The first time Ed Currie tasted the Carolina Reaper, a fire-engine red chilli pepper the size of a golf ball, “it knocked me to my knees,” he says. “I was very surprised.”
Currie, who’s the founder of the PuckerButt Pepper Company and cultivator of the Carolina Reaper, says he wasn’t trying to create the hottest pepper in the world. His initial aim was to produce a pepper packed with capsaicinoids, a family of compounds that has been used in pharmaceuticals such as arthritis creams. Currie had heard they might be useful in treating cancer or heart disease (any solid proof of this remains elusive, though Currie is optimistic).

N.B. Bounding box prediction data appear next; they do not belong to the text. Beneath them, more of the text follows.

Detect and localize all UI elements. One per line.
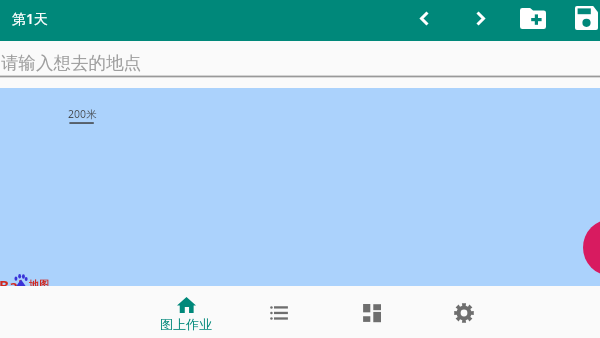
button[interactable]: List — [232, 286, 325, 338]
button[interactable]: Save — [569, 0, 600, 38]
staticText: 图上作业 — [160, 316, 212, 332]
button[interactable]: New folder — [511, 0, 555, 39]
staticText: 地图 — [29, 278, 49, 291]
staticText: 200米 — [68, 107, 97, 121]
button[interactable]: Previous day — [406, 0, 443, 39]
button[interactable]: Dashboard — [325, 286, 418, 338]
staticText: 第1天 — [12, 9, 49, 28]
button[interactable]: Add place — [583, 219, 600, 276]
button[interactable]: Settings — [417, 286, 510, 338]
staticText: 请输入想去的地点 — [1, 52, 141, 74]
button[interactable]: Next day — [461, 0, 499, 39]
button[interactable]: 图上作业 — [139, 286, 232, 338]
staticText: Bai — [0, 275, 23, 291]
button[interactable]: 请输入想去的地点 — [0, 41, 600, 88]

But capsaicinoids are also what makes chilli peppers hot. Of those compounds, capsaicin is the most common.
By packing his Carolina Reaper with capsaicinoids, Currie inadvertently concocted a very, very hot pepper. “When you bite into it, the initial taste is sweet. You go, wow, that wasn’t so bad. And then immediately, that vast amount of capsaicin takes over, and it’s kind of like eating molten lava. That’s the best way to put it,” Currie says.
The heat is so bad, it feels good — Currie says Reaper consumers sometimes experience something like a runner’s high. And the cooldown can take a little while — expect about half an hour before the heat sensation dissipates. (Currie, by the way, recommends citric acid — like lemon juice — to help ice the fire.)